EXERCISE OBJECTIVE
Once the pictures have been set aside, copy every remaining entry exactly.

RECORDS SUPPLIED
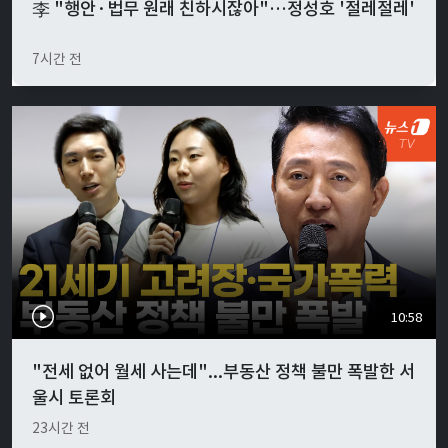
李 "행안·법무 원래 친하시잖아"…정성호 '절레절레'
7시간 전
10:58
"전세 없어 월세 사는데"...부동산 정책 불만 폭발한 서
울시 토론회
23시간 전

TASK RESPONSE
李 "행안·법무 원래 친하시잖아"…정성호 '절레절레'
7시간 전
10:58
"전세 없어 월세 사는데"...부동산 정책 불만 폭발한 서
울시 토론회
23시간 전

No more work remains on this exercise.